Plaintiffs' reliance on Condio v. Erie Ins. Exch., 899 A.2d 1136 (Pa. 2006) is misplaced. That case held only that “if evidence arises that discredits the insurer's reasonable basis, the insurer's duty of good faith and fair dealing requires it to reconsider its position and act accordingly.” Id. at 1145. The insurer's reasonable basis for denying coverage in that case was a factual dispute about the identity of the driver. See id. at 1152. The court concluded that the plaintiff did not present evidence that changed this reasonable basis, so there was no bad faith on the insurer's part. See id.
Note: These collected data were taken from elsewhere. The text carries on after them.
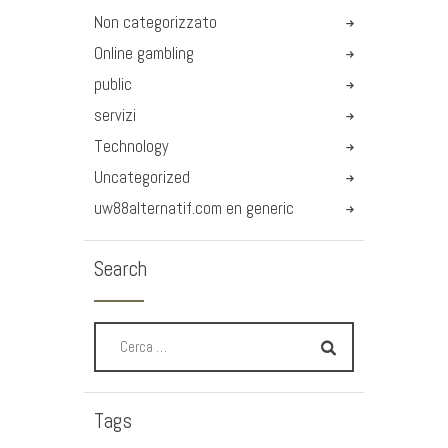
Non categorizzato
Online gambling
public
servizi
Technology
Uncategorized
uw88alternatif.com en generic
Search
Tags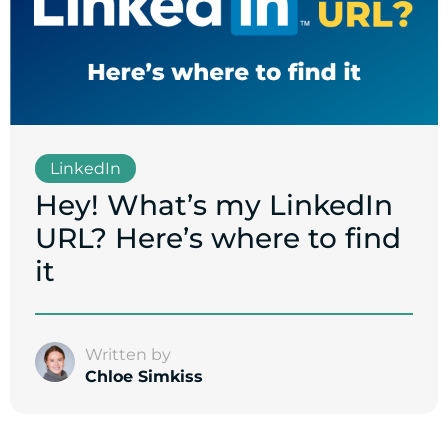
LinkedIn
Hey! What’s my LinkedIn
URL? Here’s where to find
it
Written by
Chloe Simkiss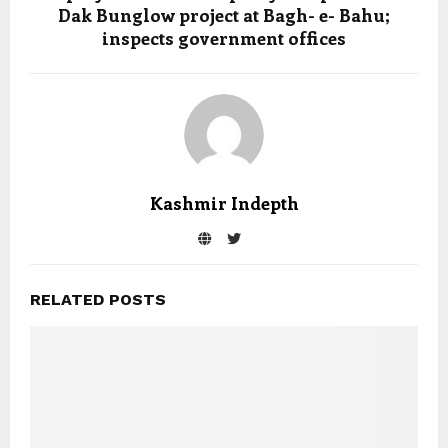
Dak Bunglow project at Bagh- e- Bahu;
inspects government offices
Kashmir Indepth
RELATED POSTS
Similarly, in this case, American States appears to have challenged causation. And no evidence of ongoing treatment would discredit that reasonable basis to deny coverage. So, the Plaintiffs' additional submissions were not a basis for American States to revisit its coverage denial.
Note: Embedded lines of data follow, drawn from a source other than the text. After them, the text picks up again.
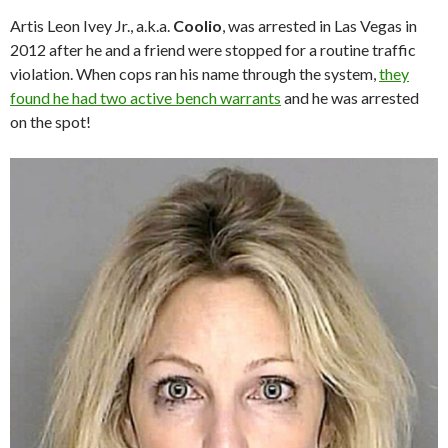
Artis Leon Ivey Jr., a.k.a.
Coolio
, was arrested in Las Vegas in
2012 after he and a friend were stopped for a routine traffic
violation. When cops ran his name through the system,
they
found he had two active bench warrants
and he was arrested
on the spot!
B. Defendant's Litigation Conduct
Plaintiffs' proposed amendment based on American States's conduct in the litigation between them is futile because conduct as a legal adversary cannot be the basis for a statutory bad faith claim. I find Judge Waldman's reasoning that “Section 8371 provides a remedy for bad-faith conduct by an insurer in its capacity as an insurer and not as a legal adversary in a lawsuit filed against it by an insured” persuasive. Slater v. Liberty Mut. Ins. Co., No. CIV. A. 98-1711, 1999 WL 178367, at *2 (E.D. Pa. Mar. 30, 1999). Pennsylvania state courts have approved of Judge Waldman's distinction between conduct as a legal adversary and conduct as an insurer. See O'Donnell ex rel. Mitro v. Allstate Ins. Co., 734 A.2d 901, 909 (Pa. Super. Ct. 1999). Plaintiffs take issue with American States's use of an allegedly biased expert witness, American States withholding information from that expert to influence his report and testimony during litigation, and American States failing to offer a settlement until the eve of trial in the first case. American States did not do any of this as an insurer, though. It acted as a legal adversary. That distinguishes American States from the defendants in the cases upon which Plaintiffs rely. See Berg, 235 A.3d at 1254-56 (insurer's defensive corporate strategy to deter litigation, such as spending 19 years and $3 million litigating a $25,000.00 claim, was evidence of bad faith toward individual plaintiffs); O'Donnell, 734 A.2d at 910 (insurer's actions during discovery were not covered by the bad faith statute); Kauffman v. Aetna Casualty & Surety Co., 794 F.Supp. 137, 141 (E.D. Pa. 1992) (insurer's decision to proceed to arbitration rather than settle, opposition to plaintiff's state court petition on procedural grounds, and failure to pay the full amount of the arbitration award until litigation completed was not bad faith). Plaintiffs' reply brief also cites multiple cases regarding instances of insurers' bad faith during expert evaluations as part of the investigation into insurance claims. Those cases are not persuasive, though, because the expert at issue in this case was employed for the purposes of litigation, not claim investigation.
IV. CONCLUSION
Plaintiffs conflate American States's conduct as a legal adversary with its role as an insurer. American States acted as a legal adversary when it made settlement offers to end litigation and in its use of its expert witness. Any remedy for the alleged misconduct during litigation was sanctions. And nothing that Plaintiffs submitted to American States after its initial claim denial, including during the pendency of the lawsuit, gave American States a basis to reconsider its decision to deny Plaintiffs' UIM claim. Attempts to include facts in support of a bad faith claim at this point are futile. Therefore, I will deny Plaintiffs' Motion For Leave To File Second Amended Complaint. An appropriate Order follows.